Separately, the Litecoin Foundation said in a Twitter  post it had no information on where the news release had originated.

The foundation is a non-profit organization that promotes the cryptocurrency and is run by litecoin creator Charlie Lee, who told Reuters in an email that the hoax was being investigated but little headway had been made.

Lee also said he currently owned only five litecoins and had little incentive to issue the fake announcement himself.

Referring to a now deleted post by litecoin’s verified Twitter handle sharing the fake announcement, Lee said: “It was our mistake for retweeting using @litecoin.”

“We will make sure to have stricter controls on our social media accounts so that something like this doesn’t happen again.”

Reuters and other news outlets had reported on the partnership. Reuters withdrew its initial story.

4.WELLS FARGO:  The civil trial of three former Wells Fargo  & Co employees over their alleged roles in a scandal involving phony accounts kicked off on Monday, a rare public confrontation between a top U.S. banking regulator and former high-level bank executives.

The Office of the Comptroller of the Currency (OCC) is squaring off against executives it says are partly culpable for the San Francisco lender’s misconduct before an in-house OCC judge in Sioux Falls, South Dakota, in a hearing expected to last at least two weeks.

The long-running scandal over Wells Fargo’s pressurized sales culture that led staff to open millions of unauthorized or fraudulent customer accounts has cost the bank billions of dollars in civil and criminal penalties and has badly damaged its reputation.

The OCC alleges that Wells Fargo’s former risk officer, Claudia Russ Anderson, former chief auditor David Julian and former executive audit director Paul McLinko failed to adequately perform their duties and responsibilities, contributing to Wells Fargo’s “systemic sales practices misconduct” from 2002 to 2016.

The proceedings mark a significant step for a regulator that has been criticized in the past for being too soft on the banks and executives it oversees, said regulatory experts.
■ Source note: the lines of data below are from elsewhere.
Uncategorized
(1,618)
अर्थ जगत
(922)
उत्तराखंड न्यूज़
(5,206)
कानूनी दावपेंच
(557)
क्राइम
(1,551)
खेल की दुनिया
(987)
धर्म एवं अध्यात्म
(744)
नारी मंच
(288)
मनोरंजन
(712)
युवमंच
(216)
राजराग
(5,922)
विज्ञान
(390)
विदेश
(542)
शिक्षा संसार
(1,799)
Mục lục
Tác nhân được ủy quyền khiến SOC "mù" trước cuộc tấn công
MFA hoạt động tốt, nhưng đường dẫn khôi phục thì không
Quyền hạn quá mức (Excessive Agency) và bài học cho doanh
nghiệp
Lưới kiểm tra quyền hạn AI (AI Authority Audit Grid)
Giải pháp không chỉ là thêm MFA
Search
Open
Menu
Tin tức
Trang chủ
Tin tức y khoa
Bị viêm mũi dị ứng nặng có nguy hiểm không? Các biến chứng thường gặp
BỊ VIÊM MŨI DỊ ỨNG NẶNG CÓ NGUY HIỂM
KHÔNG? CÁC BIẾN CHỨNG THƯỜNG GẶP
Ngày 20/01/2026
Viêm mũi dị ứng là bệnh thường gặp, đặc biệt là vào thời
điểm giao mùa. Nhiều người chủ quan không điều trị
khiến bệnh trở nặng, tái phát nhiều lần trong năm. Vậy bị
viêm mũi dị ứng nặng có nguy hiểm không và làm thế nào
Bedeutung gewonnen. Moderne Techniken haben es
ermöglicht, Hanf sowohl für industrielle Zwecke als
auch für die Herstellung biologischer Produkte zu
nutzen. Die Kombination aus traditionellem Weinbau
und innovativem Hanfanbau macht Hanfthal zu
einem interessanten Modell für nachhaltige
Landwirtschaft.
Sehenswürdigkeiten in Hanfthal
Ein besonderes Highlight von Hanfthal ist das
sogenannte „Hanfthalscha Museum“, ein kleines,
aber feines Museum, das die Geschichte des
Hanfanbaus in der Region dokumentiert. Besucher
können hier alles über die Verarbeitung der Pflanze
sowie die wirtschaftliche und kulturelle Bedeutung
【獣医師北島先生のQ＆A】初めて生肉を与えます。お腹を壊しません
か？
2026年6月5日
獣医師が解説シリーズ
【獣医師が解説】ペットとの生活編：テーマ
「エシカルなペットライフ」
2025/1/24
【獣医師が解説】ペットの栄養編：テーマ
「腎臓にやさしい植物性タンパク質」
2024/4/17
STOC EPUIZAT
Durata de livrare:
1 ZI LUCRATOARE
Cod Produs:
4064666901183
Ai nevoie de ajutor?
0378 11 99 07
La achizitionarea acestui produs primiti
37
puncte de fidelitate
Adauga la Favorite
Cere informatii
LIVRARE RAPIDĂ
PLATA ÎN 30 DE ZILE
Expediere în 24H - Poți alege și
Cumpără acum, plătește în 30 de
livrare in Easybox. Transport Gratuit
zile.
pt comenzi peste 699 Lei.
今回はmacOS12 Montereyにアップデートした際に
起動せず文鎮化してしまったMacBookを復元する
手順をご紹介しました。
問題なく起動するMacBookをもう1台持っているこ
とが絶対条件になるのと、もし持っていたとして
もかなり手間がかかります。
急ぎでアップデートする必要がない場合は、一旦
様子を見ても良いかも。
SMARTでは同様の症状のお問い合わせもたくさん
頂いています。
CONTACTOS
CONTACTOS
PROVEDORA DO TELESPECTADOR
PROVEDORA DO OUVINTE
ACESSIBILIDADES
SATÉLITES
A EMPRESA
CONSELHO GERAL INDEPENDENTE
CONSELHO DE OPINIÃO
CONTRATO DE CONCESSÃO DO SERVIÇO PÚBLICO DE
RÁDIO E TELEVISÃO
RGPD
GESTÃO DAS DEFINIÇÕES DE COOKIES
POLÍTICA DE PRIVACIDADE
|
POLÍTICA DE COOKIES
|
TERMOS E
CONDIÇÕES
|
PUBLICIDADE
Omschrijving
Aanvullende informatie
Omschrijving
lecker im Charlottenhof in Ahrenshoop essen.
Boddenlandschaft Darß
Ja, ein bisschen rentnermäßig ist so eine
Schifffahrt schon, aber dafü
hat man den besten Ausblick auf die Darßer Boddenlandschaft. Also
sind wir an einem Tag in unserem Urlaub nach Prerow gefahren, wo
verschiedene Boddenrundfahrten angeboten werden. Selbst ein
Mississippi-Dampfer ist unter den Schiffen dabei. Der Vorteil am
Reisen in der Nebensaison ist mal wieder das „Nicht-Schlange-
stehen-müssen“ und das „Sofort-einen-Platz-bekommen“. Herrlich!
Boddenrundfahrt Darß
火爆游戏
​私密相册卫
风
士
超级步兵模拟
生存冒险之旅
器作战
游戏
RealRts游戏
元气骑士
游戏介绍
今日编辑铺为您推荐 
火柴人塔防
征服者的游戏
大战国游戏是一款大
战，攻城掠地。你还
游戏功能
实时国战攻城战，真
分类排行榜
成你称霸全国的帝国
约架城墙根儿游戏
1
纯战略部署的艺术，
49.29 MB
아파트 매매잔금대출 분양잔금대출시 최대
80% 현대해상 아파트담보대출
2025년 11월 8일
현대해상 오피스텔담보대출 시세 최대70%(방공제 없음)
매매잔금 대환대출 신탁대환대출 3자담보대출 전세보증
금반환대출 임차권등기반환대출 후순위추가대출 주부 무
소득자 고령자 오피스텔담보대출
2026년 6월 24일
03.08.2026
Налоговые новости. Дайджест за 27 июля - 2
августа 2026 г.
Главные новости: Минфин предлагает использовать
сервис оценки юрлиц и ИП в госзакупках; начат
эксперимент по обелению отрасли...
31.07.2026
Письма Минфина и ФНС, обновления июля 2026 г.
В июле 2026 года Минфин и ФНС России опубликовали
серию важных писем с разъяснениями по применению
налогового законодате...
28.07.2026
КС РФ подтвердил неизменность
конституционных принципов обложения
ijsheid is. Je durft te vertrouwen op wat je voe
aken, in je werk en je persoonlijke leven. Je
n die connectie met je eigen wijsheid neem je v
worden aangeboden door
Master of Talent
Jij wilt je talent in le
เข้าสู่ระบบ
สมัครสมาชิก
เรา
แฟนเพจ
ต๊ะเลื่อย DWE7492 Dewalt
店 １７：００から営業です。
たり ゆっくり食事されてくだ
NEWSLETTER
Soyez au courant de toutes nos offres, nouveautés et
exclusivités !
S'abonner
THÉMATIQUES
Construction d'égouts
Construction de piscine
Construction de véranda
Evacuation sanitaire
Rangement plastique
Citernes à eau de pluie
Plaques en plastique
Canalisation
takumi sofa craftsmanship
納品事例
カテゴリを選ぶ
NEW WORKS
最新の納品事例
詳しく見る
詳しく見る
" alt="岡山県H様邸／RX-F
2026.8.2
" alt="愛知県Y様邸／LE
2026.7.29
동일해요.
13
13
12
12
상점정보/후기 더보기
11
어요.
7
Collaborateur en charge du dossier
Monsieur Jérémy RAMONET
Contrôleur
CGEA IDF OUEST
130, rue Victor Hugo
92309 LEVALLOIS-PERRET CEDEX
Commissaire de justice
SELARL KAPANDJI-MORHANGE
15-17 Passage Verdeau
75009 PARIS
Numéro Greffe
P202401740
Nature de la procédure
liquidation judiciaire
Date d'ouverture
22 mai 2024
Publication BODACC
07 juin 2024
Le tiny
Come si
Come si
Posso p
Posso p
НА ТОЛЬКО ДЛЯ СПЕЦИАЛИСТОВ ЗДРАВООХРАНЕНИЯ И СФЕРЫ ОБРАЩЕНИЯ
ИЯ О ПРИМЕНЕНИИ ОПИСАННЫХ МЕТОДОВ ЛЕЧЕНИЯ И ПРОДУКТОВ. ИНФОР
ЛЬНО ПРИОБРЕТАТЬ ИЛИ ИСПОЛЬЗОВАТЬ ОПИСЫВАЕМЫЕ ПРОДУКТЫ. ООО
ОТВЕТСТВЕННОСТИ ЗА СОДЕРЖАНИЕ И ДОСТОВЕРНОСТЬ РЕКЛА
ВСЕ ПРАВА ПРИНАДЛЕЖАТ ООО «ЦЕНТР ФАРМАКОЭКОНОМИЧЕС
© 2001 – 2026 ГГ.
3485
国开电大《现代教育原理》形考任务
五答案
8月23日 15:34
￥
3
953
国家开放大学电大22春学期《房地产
“It’s an attempt at personal accountability for big-bank executives we have not seen in a long time, including in the aftermath of the 2008 crisis,” said Jeremy Kress, an assistant business professor at the University of Michigan.

In testimony on Monday, OCC official Greg Coleman laid out the OCC’s view that the three former Wells Fargo executives were responsible for the misconduct because they were the bank’s key “lines of defense” against bad behavior and other risks.

Wells Fargo’s “incentive sales program was implemented without risk-management controls, without proactive monitoring and it essentially incented the bank employees to open fraudulent accounts, to provide misleading information to customers, resulting in significant harm,” said Coleman, OCC’s senior deputy comptroller for large bank supervision and the first witness to testify.

.5.VIACOMCBS -ViacomCBS  Inc said on Monday it is restructuring the operations of its Paramount Pictures’ movie and television production unit, in a broader shakeup aimed at ramping up content on its cable and streaming services.

The company said Paramount’s television arm will be run as a separate entity under the leadership of David Nevins, chief executive officer of Showtime Networks.

With more people flocking to streaming services for entertainment, the move will allow the company to focus on its rebranded Paramount+ streaming platform as well as its cable networks Showtime and PlutoTV.

Brian Robbins, the current President of Nickelodeon, will take on the additional role of heading Paramount’s movie studio business, taking over from Jim Gianopulos, ViacomCBS said.

Gianopulos led the movie studio during a period when it produced films including “A Quiet Place”, “Rocketman” and “Mission: Impossible – Fallout”.